Pour les opposants staliniens en Russie, les victimes de la terreur prouvent clairement à quel point son règne était criminel. L’autre partie souligne le rôle de Staline en tant que vainqueur du fascisme pendant la Seconde Guerre mondiale. L’économie politique tend à renforcer ce côté. Le président Vladimir Poutine se défend contre trop de critiques. « Une diabolisation excessive de Staline est un moyen d’attaquer l’Union soviétique et la Russie », a-t-il déclaré devant la caméra du cinéaste américain Oliver Stone.

Ces dernières années, des monuments ont été érigés dans plusieurs villes russes à la mémoire du tyran Staline. Mais ceux qui veulent accepter le passé sont handicapés. Le respecté chercheur Yuri Dmitryev de Memorial, qui a trouvé les fosses communes secrètes de la terreur en Carélie, a été jugé par les autorités pour pédopornographie présumée.

Le pouvoir soviétique et Staline sont inconcevables sans violence, dit Chlevnyuk. Tout a commencé en 1936 avec les procès-spectacles contre les hauts responsables du parti et les anciens rivaux de Staline, Grigori Zinoviev, Lev Kamenev et autres.
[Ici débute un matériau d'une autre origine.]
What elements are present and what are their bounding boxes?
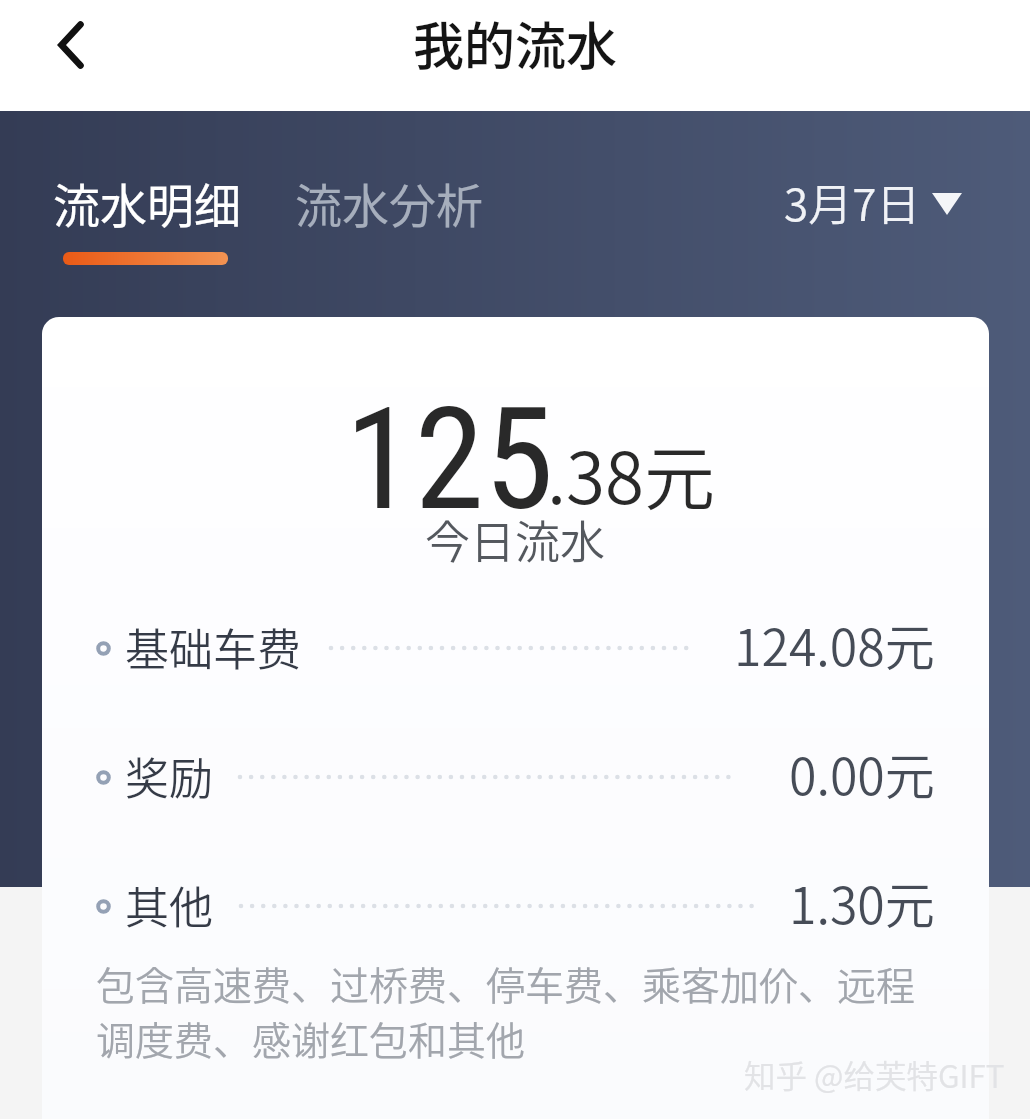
staticText: 知乎 @给芙特GIFT bbox=[744, 1051, 1005, 1097]
button[interactable]: 基础车费 bbox=[42, 606, 989, 686]
staticText: 包含高速费、过桥费、停车费、乘客加价、远程 调度费、感谢红包和其他 bbox=[96, 955, 916, 1066]
staticText: 124.08元 bbox=[734, 608, 935, 680]
staticText: 流水分析 bbox=[295, 168, 483, 236]
button[interactable]: 流水分析 bbox=[295, 168, 483, 236]
button[interactable]: 其他 bbox=[42, 864, 989, 944]
staticText: 3月7日 bbox=[784, 170, 921, 234]
staticText: 奖励 bbox=[125, 744, 213, 808]
staticText: .38元 bbox=[547, 422, 716, 525]
staticText: 流水明细 bbox=[53, 168, 241, 236]
button[interactable]: 3月7日 bbox=[784, 170, 962, 234]
staticText: 基础车费 bbox=[125, 615, 301, 679]
staticText: 其他 bbox=[125, 873, 213, 937]
button[interactable]: Back bbox=[12, 0, 130, 100]
staticText: 1.30元 bbox=[789, 866, 935, 938]
staticText: 我的流水 bbox=[413, 6, 618, 80]
staticText: 0.00元 bbox=[789, 737, 935, 809]
staticText: 125 bbox=[345, 377, 554, 542]
staticText: 今日流水 bbox=[425, 507, 606, 572]
button[interactable]: 奖励 bbox=[42, 735, 989, 815]
button[interactable]: 流水明细 bbox=[53, 168, 241, 236]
S’ensuivit le nettoyage de l’Armée rouge, dont furent victimes la plupart des généraux et des officiers d’état-major supérieurs.

Comment Staline a liquidé de vieux compagnons?
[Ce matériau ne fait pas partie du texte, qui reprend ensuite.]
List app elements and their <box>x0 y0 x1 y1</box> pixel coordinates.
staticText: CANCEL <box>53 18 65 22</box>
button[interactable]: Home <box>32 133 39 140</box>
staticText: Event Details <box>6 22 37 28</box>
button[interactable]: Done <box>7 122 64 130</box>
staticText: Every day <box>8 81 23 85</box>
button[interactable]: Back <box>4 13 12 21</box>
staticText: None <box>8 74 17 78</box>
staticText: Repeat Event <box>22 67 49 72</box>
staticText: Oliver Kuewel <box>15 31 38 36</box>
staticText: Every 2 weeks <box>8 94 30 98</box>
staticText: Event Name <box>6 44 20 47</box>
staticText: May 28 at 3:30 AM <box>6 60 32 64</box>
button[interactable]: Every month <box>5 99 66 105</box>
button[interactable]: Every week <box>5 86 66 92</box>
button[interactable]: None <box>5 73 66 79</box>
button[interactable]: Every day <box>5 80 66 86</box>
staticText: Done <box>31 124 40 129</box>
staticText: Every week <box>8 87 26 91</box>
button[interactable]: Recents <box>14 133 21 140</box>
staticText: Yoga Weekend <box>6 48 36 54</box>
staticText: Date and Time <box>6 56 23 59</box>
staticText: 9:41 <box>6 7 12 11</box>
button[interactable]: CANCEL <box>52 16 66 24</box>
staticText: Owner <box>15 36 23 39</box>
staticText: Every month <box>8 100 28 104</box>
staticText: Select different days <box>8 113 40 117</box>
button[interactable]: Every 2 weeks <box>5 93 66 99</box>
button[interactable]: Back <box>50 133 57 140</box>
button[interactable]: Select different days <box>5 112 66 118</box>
Les opérations dites de masse ont commencé avec l’ordre du NKWD n° 00447 du 30 juillet 1937 « pour réprimer les anciens koulaks, criminels et autres éléments antisoviétiques ». À cause de la guerre civile espagnole, à cause du réarmement de l’Allemagne hitlérienne, Staline avait foudroyé le danger de guerre et voulait éliminer tout adversaire, dit Chlewnjuk. « Il s’agissait de la destruction d’une Cinquième Colonne qui n’existait pas, juste dans l’esprit de Staline. »
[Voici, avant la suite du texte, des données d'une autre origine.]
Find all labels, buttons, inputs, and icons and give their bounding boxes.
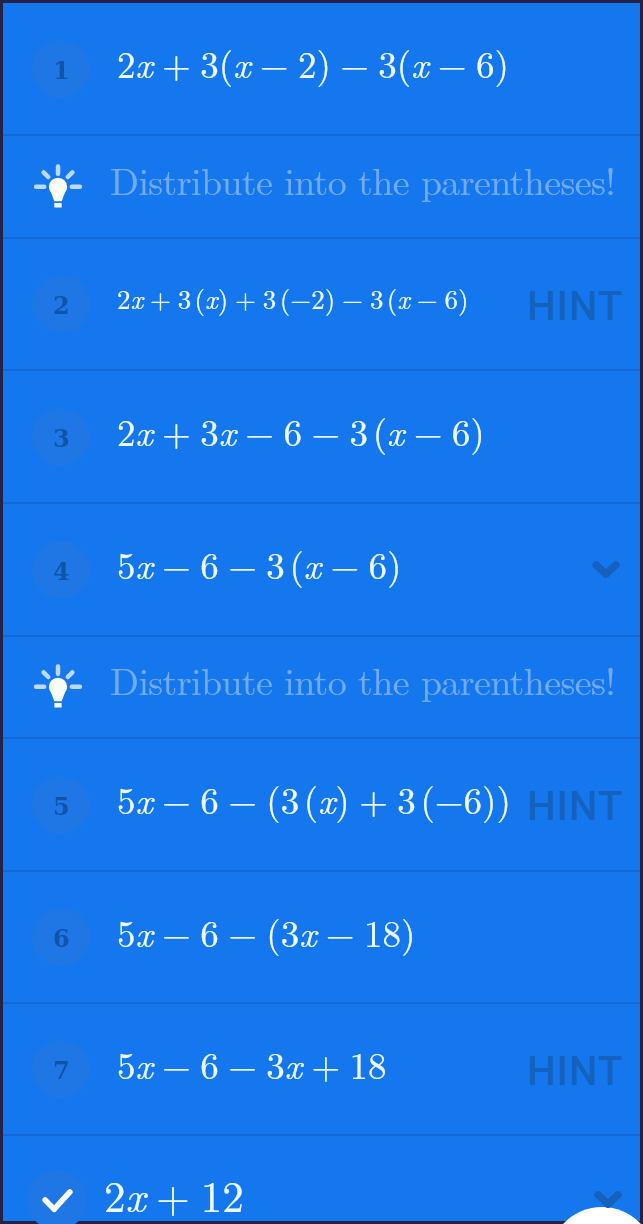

Les persécutions ont touché des paysans, d’anciens fonctionnaires tsaristes, des prêtres, des croyants et des communistes accusés de s’écarter de la doctrine pure. Ils ont été arrêtés, torturés et condamnés par des troïkas de trois juges. Les condamnations à mort ont été exécutées immédiatement. Toutes les républiques soviétiques, toutes les régions ont été informées du nombre de personnes qui ont dû être arrêtées et abattues. Et tous les dirigeants locaux ont demandé des quotas plus élevés pour se distinguer de Staline et de son chef sanguinaire des services secrets Nikolaï Yeshov. Les aveux grotesques faits aux condamnés n’ont fait qu’encourager le dictateur dans sa paranoïa d’être entouré de traîtres, saboteurs, trotskystes et autres dissidents.

Des opérations de masse ont également été menées contre des minorités nationales – Allemands russes, Polonais, Lettons, Estoniens, Finlandais, Grecs, Iraniens, Coréens et Chinois. En novembre 1938, les listes de condamnés et d’exécutions prirent des proportions sans précédent, puis Staline mit fin à la Grande Terreur aussi soudainement qu’il l’avait commencé. Chef du renseignement Yeshov est tombé de grâce et a été rapidement liquidé. Son successeur était Lawrenti Beria.